To isolate CD4+ T cells, peripheral blood mononuclear cells (PBMCs) were isolated from whole blood by density gradient centrifugation using Lympholyte®-H Cell Separation Media (Cedarlane Laboratories, Burlington, ON, Canada). CD4+ T cells were purified from PBMCs by negative selection using a CD4+ T cell Isolation Kit (Miltenyi Biotech, Bergisch Gladbach, Germany). The primary CD4+ T cells were then stimulated with Dynabeads® Human T-Activator CD3/CD28 (Life Technologies, Thermo, Waltham, MA, USA) at a ratio of 1:1 for 3 days and cultured in RPMI-1640 medium (Gibco, Thermo, Waltham, MA, USA) supplemented with 10% fetal bovine serum (Gibco) and 5 ng/mL of recombinant human IL-2 (R&D systems, Minneapolis, MN, USA). All cells were grown in a cell incubator at 37 °C in an atmosphere containing 5% CO2.

2.2. Plasmid Transduction

Polyethylenimine (PEI) and Lipofectamine 2000 were purchased from Sigma-Aldrich (St. Louis, MO, USA) and Invitrogen (Thermo, Waltham, MA, USA), respectively. Electrotransformation was performed using 1 × 106 K562 cells/reaction and 5 μg of plasmids (pAAV-CMVp-gfp, 1000 ng/μL). The cells were resuspended in electroporation buffer with specific plasmids (pAAV-CMVp-gfp, 1000 ng/μL), and the suspensions were transferred into cuvettes and electroporated at 360 V for 30 ms using an electroporator (Celetrix, Manassas, VA, USA). K562 cells were transferred to a six-well plate and cultured in complete culture medium immediately after electroporation. Flow cytometry was carried out at 72 hours post-transduction.

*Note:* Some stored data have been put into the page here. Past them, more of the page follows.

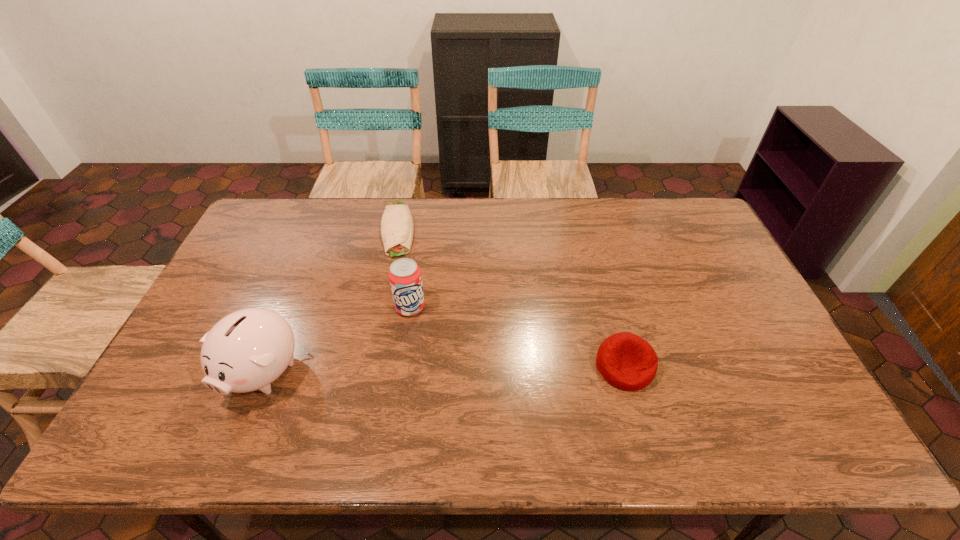 In the image, there is a desktop. In order to click on free space at the far edge in this screenshot , I will do `click(611, 239)`.

At what (x,y) coordinates should I click in order to perform the action: click on vacant position at the near edge of the desktop. Please return your answer as a coordinate pair (x, y). Looking at the image, I should click on (477, 390).

Image resolution: width=960 pixels, height=540 pixels. In order to click on vacant space at the left edge of the desktop in this screenshot , I will do `click(207, 301)`.

You are a GUI agent. You are given a task and a screenshot of the screen. Output one action in this format:
    pyautogui.click(x=<x>, y=<y>)
    Task: Click on the free space at the right edge of the desktop
    This screenshot has width=960, height=540.
    Given the screenshot: What is the action you would take?
    pyautogui.click(x=760, y=370)

At what (x,y) coordinates should I click in order to perform the action: click on free space at the far left corner of the desktop. Please return your answer as a coordinate pair (x, y). This screenshot has height=540, width=960. Looking at the image, I should click on (267, 218).

You are a GUI agent. You are given a task and a screenshot of the screen. Output one action in this format:
    pyautogui.click(x=<x>, y=<y>)
    Task: Click on the free spot at the near left corner of the desktop
    
    Given the screenshot: What is the action you would take?
    pyautogui.click(x=151, y=405)

Locate an element on the screen. This screenshot has height=540, width=960. vacant area that lies between the tallest object and the third shortest object is located at coordinates (337, 339).

The height and width of the screenshot is (540, 960). In order to click on unoccupied area between the burrito and the tallest object in this screenshot , I will do `click(330, 300)`.

At what (x,y) coordinates should I click in order to perform the action: click on free space between the leftmost object and the third tallest object. Please return your answer as a coordinate pair (x, y). Looking at the image, I should click on (444, 369).

This screenshot has width=960, height=540. What are the coordinates of `free spot between the rightmost object and the piggy bank` in the screenshot? It's located at (444, 369).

2.3. AAV Vector Production

AAV was packaged by a PEI-mediated triple-plasmid transfection method [31]. The plasmids of the gene of interest, capsid protein plasmid (pACG2-C6-3M, which was mutated at three surface-exposed amino acids including T492V, Y705F, and Y731F), and pHelper plasmid were simultaneously transferred into the HEK293 cells. At 72 hours after transfection, HEK293 cells were collected and ruptured by repeated freezing and thawing. The purification methods of the viral vectors included density gradient centrifugation in iodixacol solution and filtration in a HiTrap Q HP ion-exchange column. Quantitative real-time PCR (qRT-PCR) was performed using the 2xT5 SYBR Green Fast qPCR Mix kit (TSE202, Tsingke Biological Technology, Beijing, China) to determine the virus titer.

2.4. AAV Vector Transduction

Transduction assays were performed as previously described [32,33]. Briefly, adherent cells (HEK293, Huh7 and HeLa), suspension cells (K562, THP-1 and Jurkat), as well as primary CD34+ HSCs and CD4+ T cells were transduced with purified AAV vectors at an MOI of 10,000 vgs/cell. All the AAV transductions were carried out in FBS-free medium for 2 hours. Cells were then switched to FBS-containing medium for growth. At 72 hours post-infection, the transgene delivery efficiency was quantified by the percentage of GFP-positive or Fluc-positive cells using flow cytometry or firefly luciferase assay. Alternatively, GFP expression was analyzed under fluorescence microscopy and quantitated by Image J software (National Institutes of Health, Bethesda, MD, USA).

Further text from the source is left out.